なお、この記事に寄せられたコメントの一つにこう書かれていました。 

“The pain is sometimes more than what people want to remember or talk about, and by not talking about it, those most affected wish to bury and forget it. 

It is always the innocent that suffer from the weakness, greed, or lack of humanity by politicians throughout history from every corner of the World. 

There is brutality and suffering so inhuman, happening today across the Middle East and Africa, yet most people refuse to talk about it. Every war, there are events that almost imperceptible evil, but it is a war, and ultimately the fault lies with the People that support the Government that leads them either into war's victory or defeat. 

(後略)” 

このコメントのように、私たちは、 
「戦争で亡くなる人の多くが(戦争を決める人達ではない)一般の名にも罪のない人。そして、その悲劇は多くの場合、歴史にも語りつがされずになかったことのようにされていく。現在の中東、アフリカもしかり。
私たち悲劇を忘れずに、そして語り継ぎ、(自分達が被害者側と開き直るのではなく)人類が同じ間違いをしないように働きかけていかなければならない」
ということを心に留めていかなければならないと思います。

しかしながら、10年前の小泉政権時から一気に「中国や韓国について自虐史を教えられてきた」「中韓の捏造」「歴史見直しを」という人が日本に増えてしまって、何か方向が違ってきているのが現状です。 

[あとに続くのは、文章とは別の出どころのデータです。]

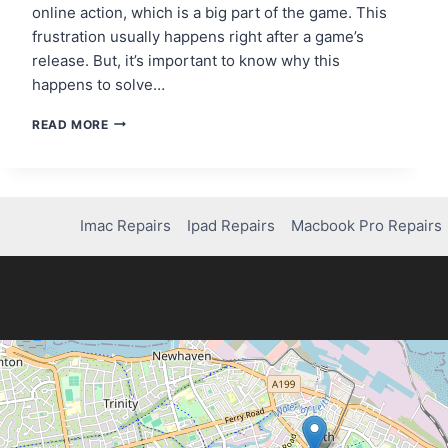
online action, which is a big part of the game. This
frustration usually happens right after a game’s
release. But, it’s important to know why this
happens to solve…
FIXING
READ MORE
MISSING
MULTIPLAYER
PRIVILEGES
IN
BATTLEFIELD
Imac Repairs
Ipad Repairs
Macbook Pro Repairs
1
ON
XBOX
ONE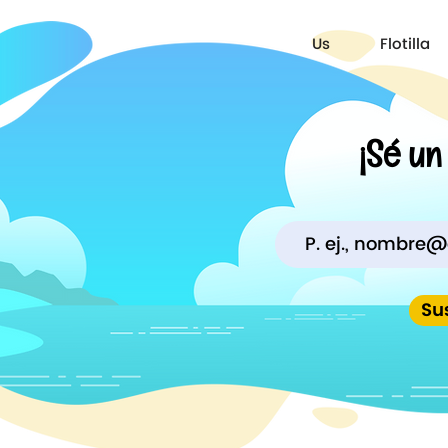
Us
Flotilla
¡Sé un
Su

中には、日本が中国や韓国にしてきたことを大方認めながら、「敗戦国だけなんで謝り続けなければならないのだ。」「韓国や中国には散々謝ってきている」と言う人もいます。 

確かに、自国がしかけた戦争についてはそれが勘違いから始めた戦争でも、戦争犯罪となる民間人を狙った空襲でも一切謝らない、学ばないアメリカが、日本と韓国や中国のことをとやかくいうのは理不尽、それはわかります。

しかし、自国でこれだけ多くの犠牲を出したからこそ、私たち日本人は「戦争がもたらす痛み」も「戦争の無益さ」もわかっているわけです。 

安倍政権は、中国や韓国に対して、アメリカの真似をして突っぱねるのではなく、「戦争の無益さ研究」の提案をし、同時に変な道徳の教本を作るのではなくて、日本の学生たちにも同じことを学ばせていったらどうでしょうか。 

(ま、戦争で儲けた祖父を持ち、おじい様とアメリカ同様、軍事関係で儲けることを目指している安倍首相には、絶対に期待できないですね。中東でのもめごとも煽るようなことをしているし、国民を戦場に差し出そうとしている始末ですから・・・。)